→ Saved entries
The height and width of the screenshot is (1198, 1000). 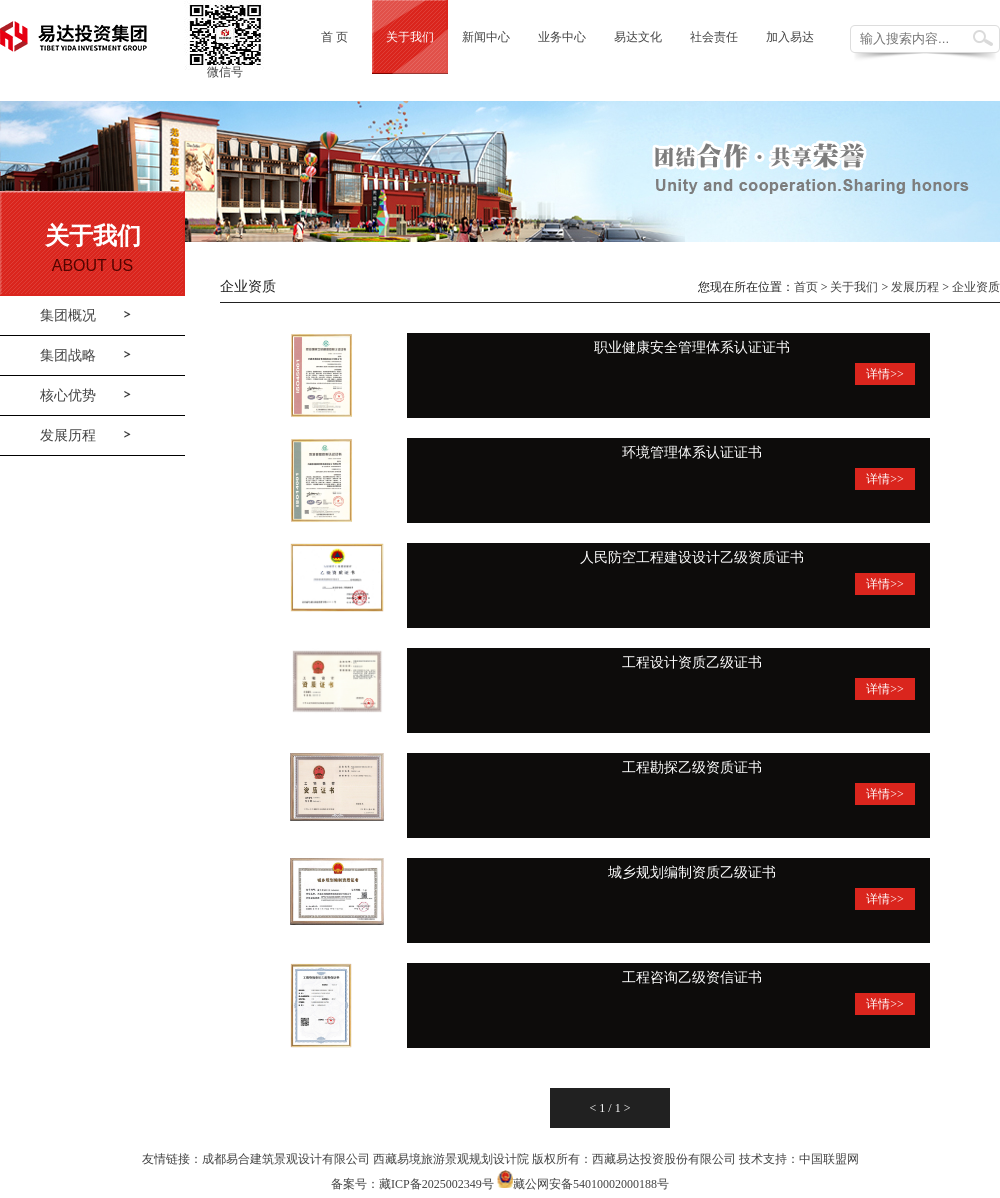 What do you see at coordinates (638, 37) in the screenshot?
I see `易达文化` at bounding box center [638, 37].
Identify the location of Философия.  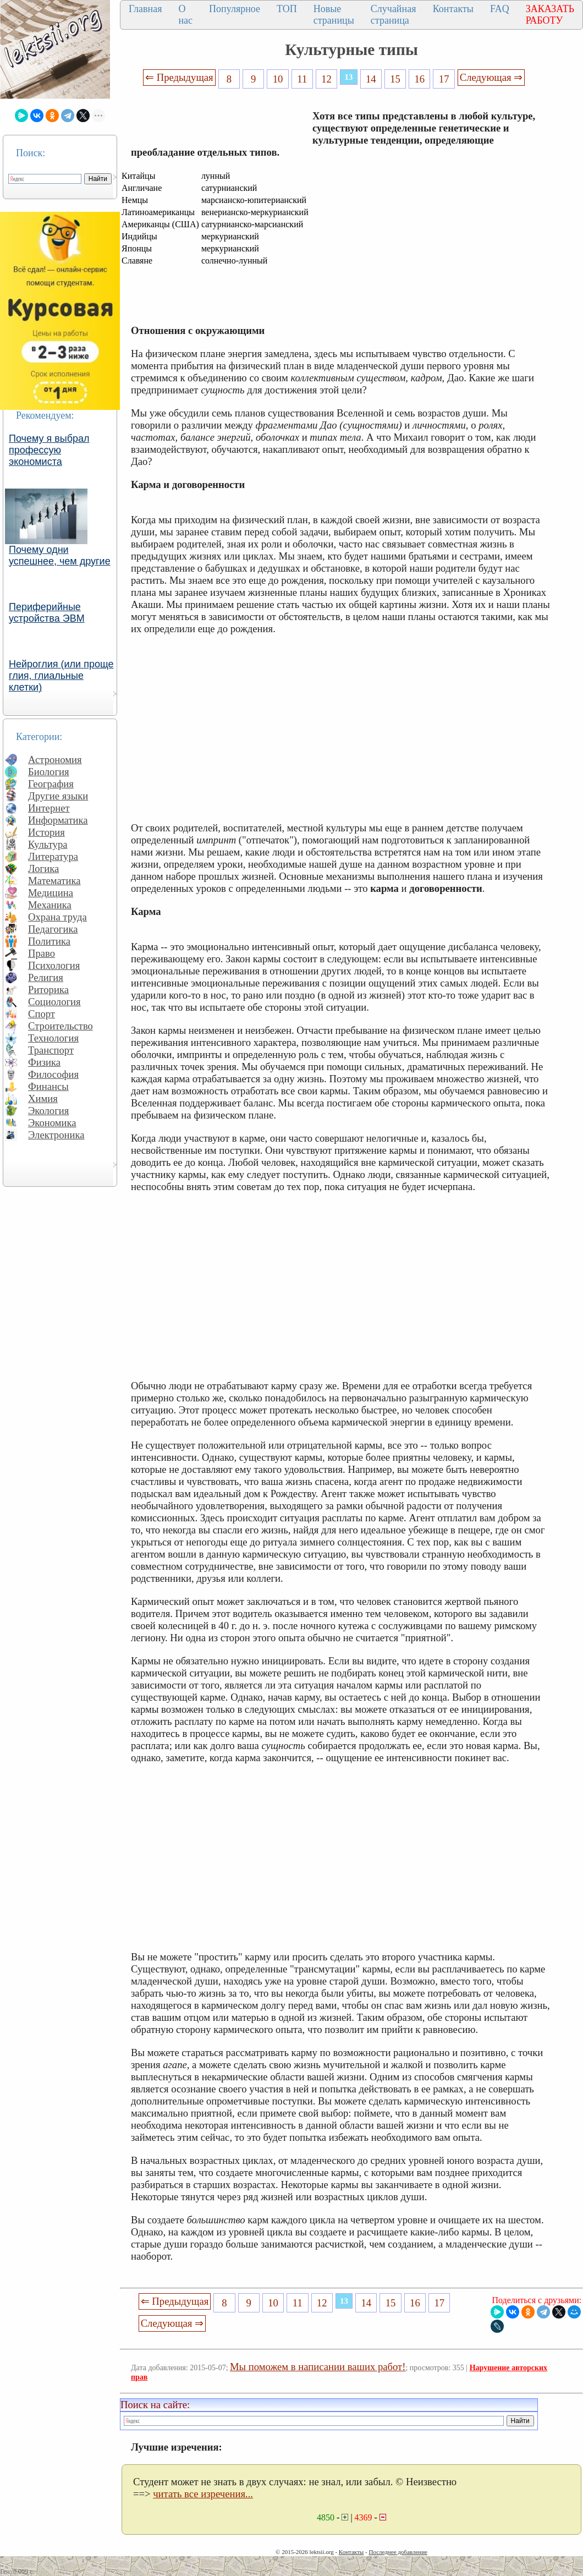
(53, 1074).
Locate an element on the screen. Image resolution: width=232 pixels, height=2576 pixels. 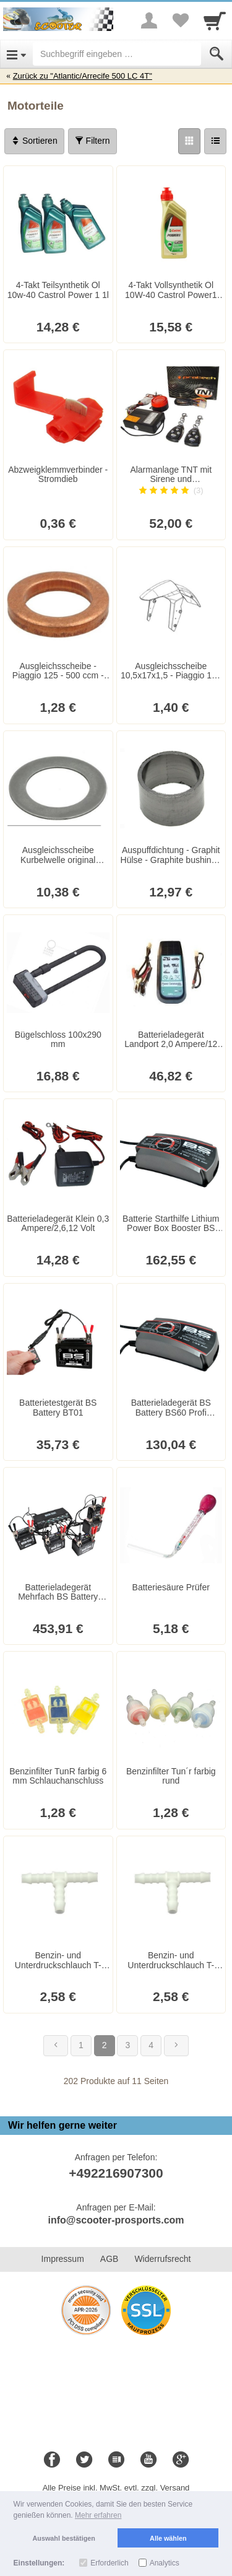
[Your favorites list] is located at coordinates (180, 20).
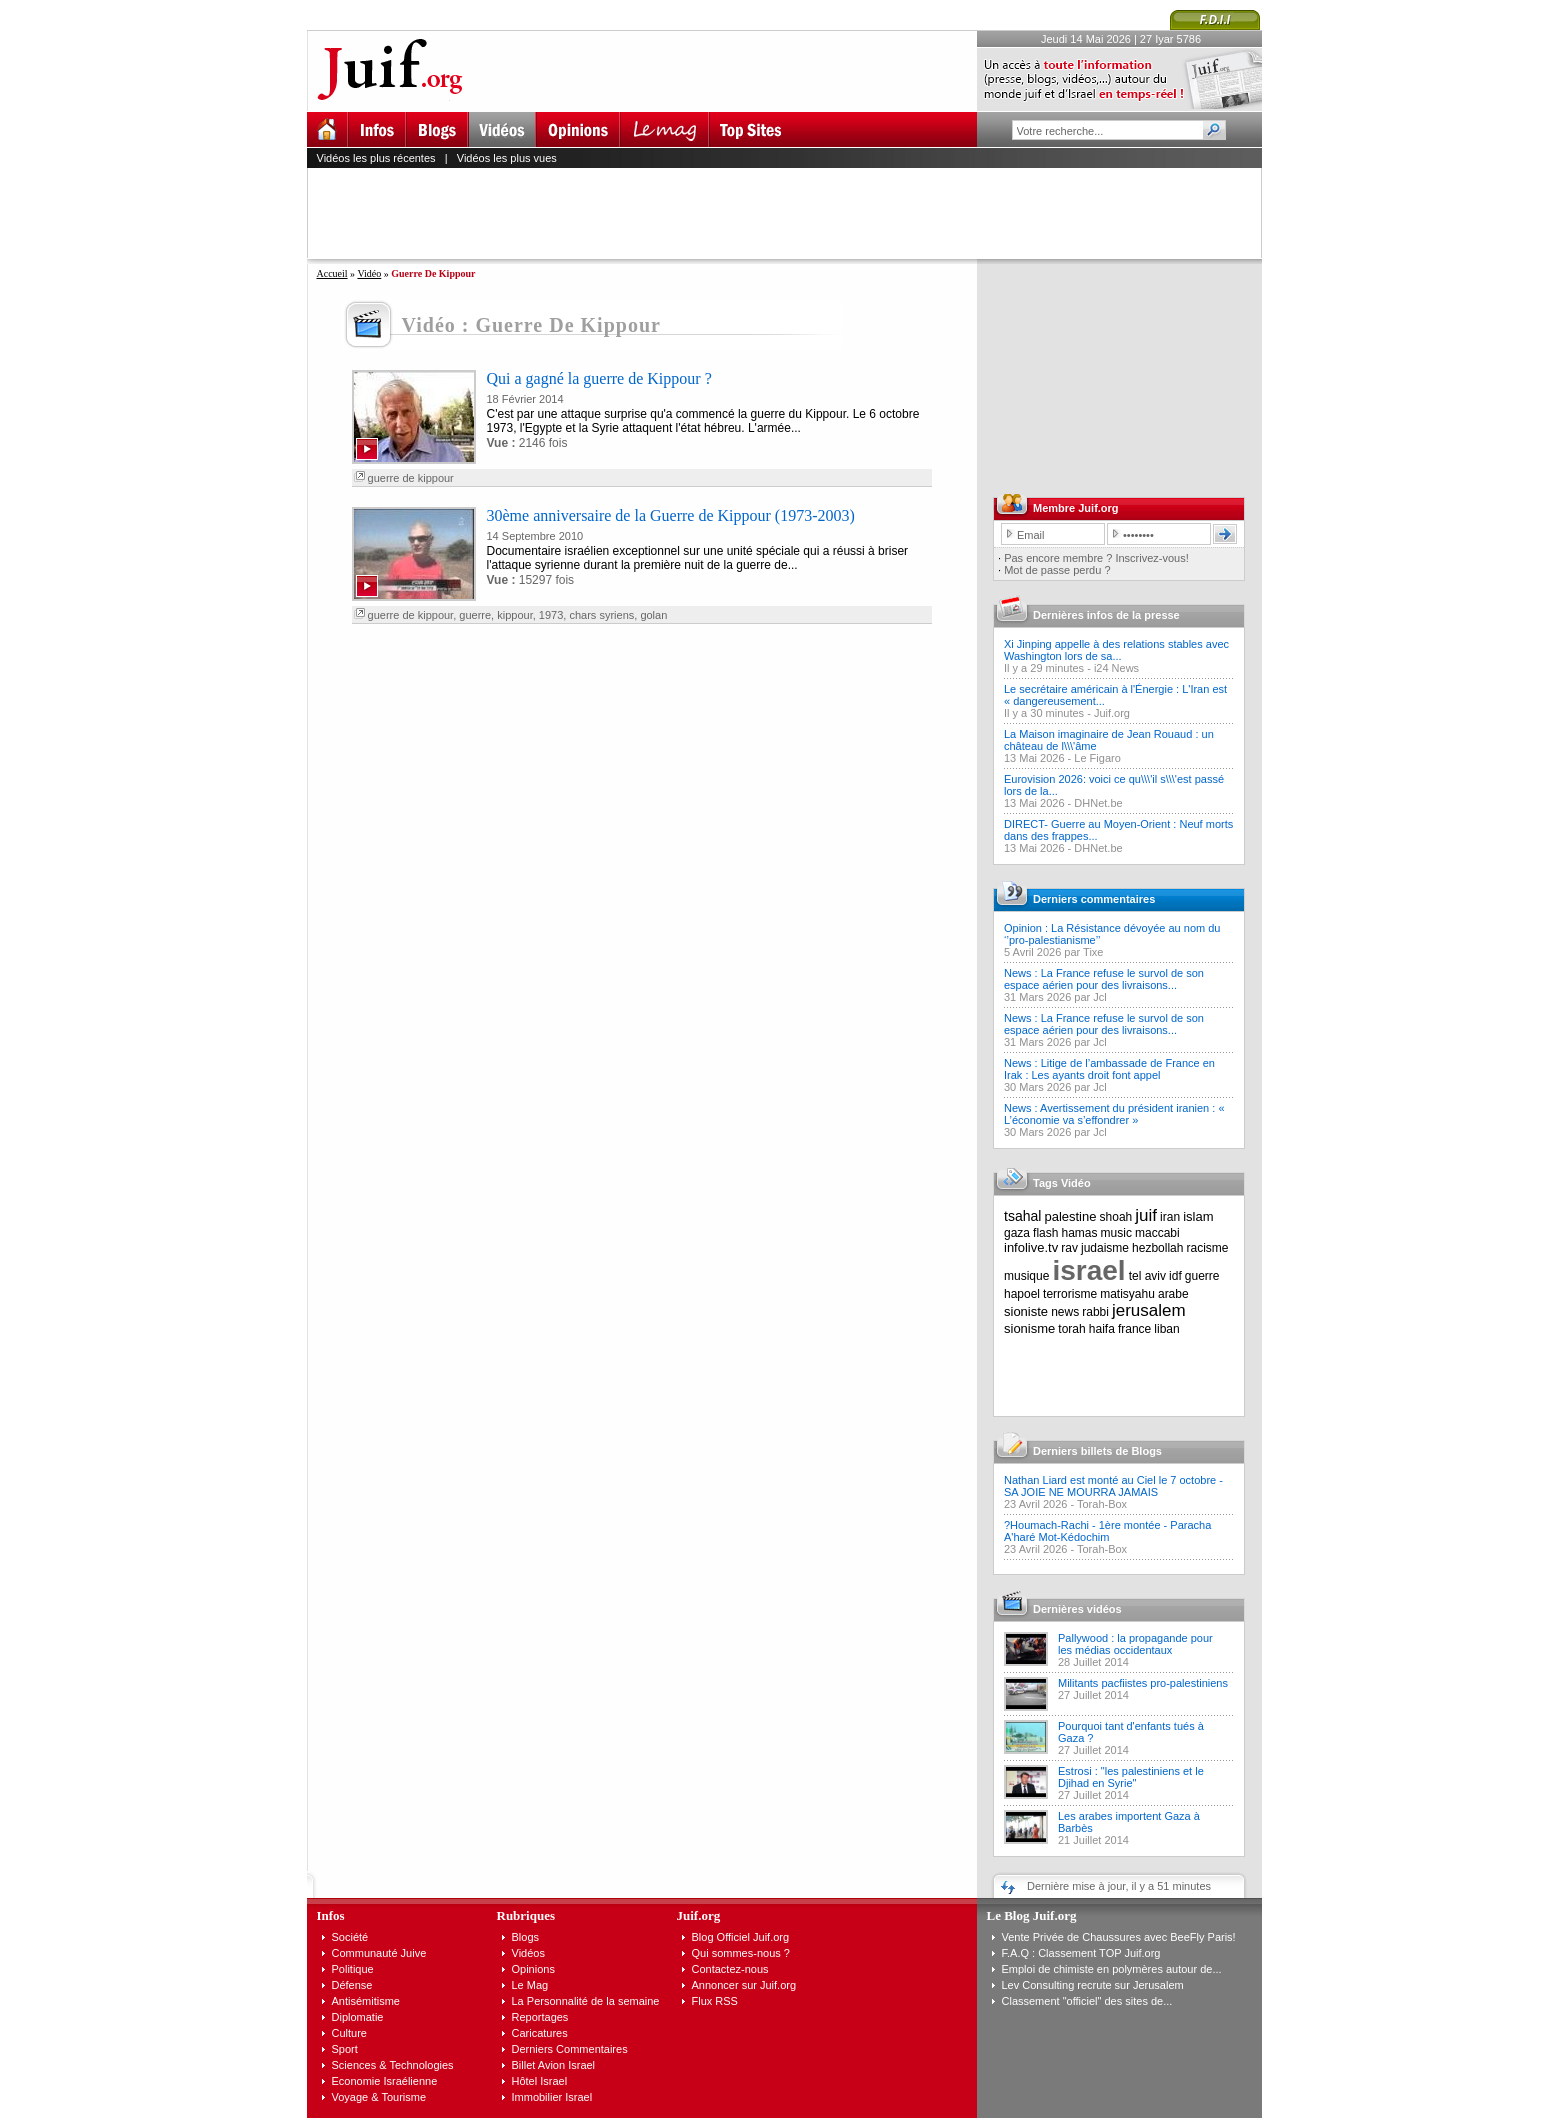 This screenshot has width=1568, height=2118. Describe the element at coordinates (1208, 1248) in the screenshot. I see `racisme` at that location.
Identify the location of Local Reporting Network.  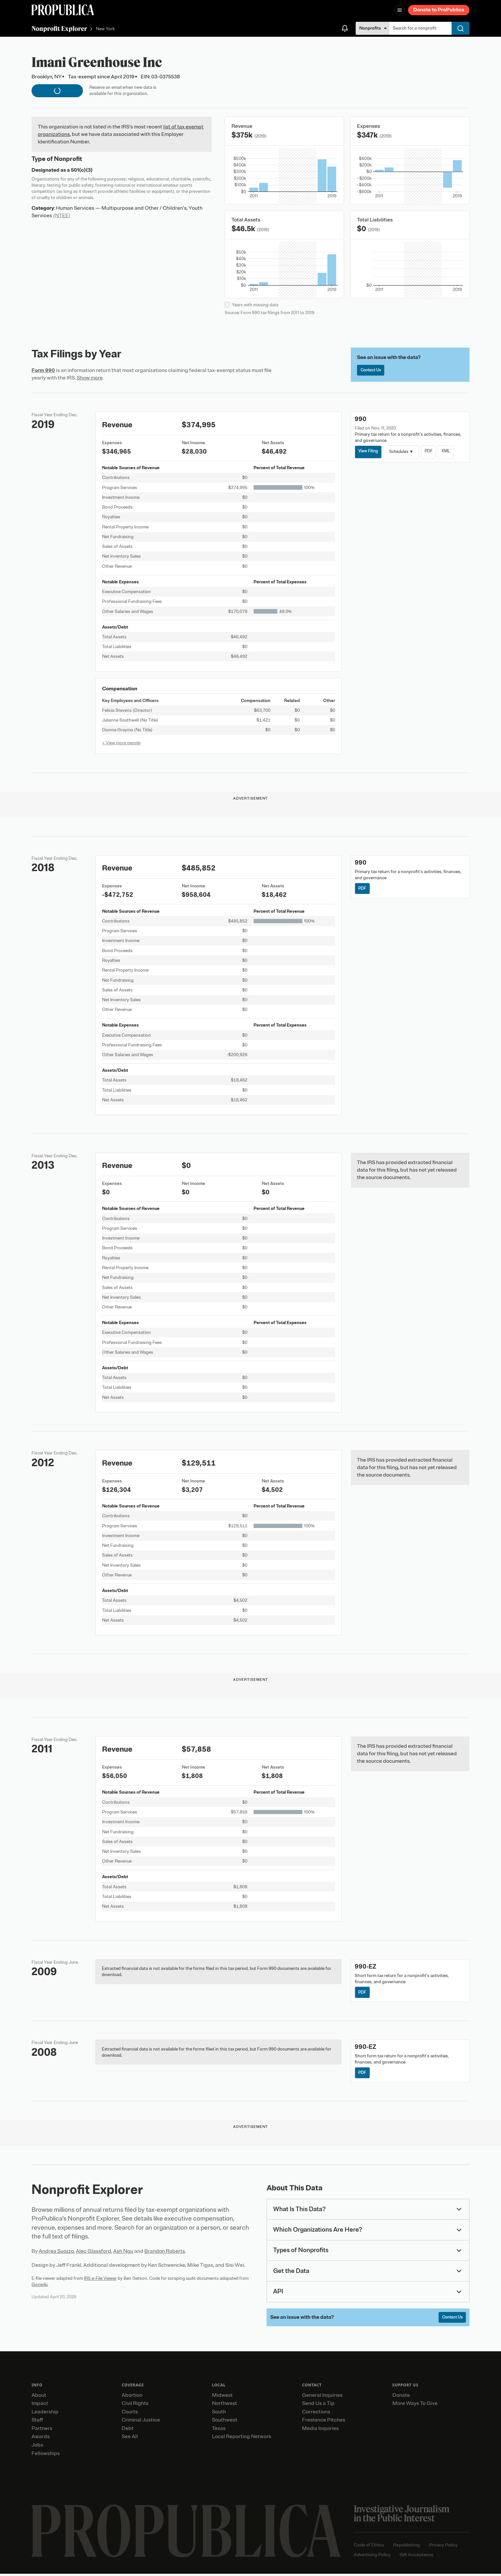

→ WHAT TO WORK ON
Pictures must be left out of the answer, which should be exactly the lines from the one holding "Identify the location of Философия." through the last line of the entries above, both included; please add nothing.

→ SOLUTION FOR THIS PROBLEM
Identify the location of Философия.  
(53, 1074).
Locate an element on the screen. Image resolution: width=232 pixels, height=2576 pixels. 
[Your favorites list] is located at coordinates (180, 20).
 This screenshot has width=1568, height=2118. Describe the element at coordinates (1208, 1248) in the screenshot. I see `racisme` at that location.
Identify the location of Local Reporting Network.  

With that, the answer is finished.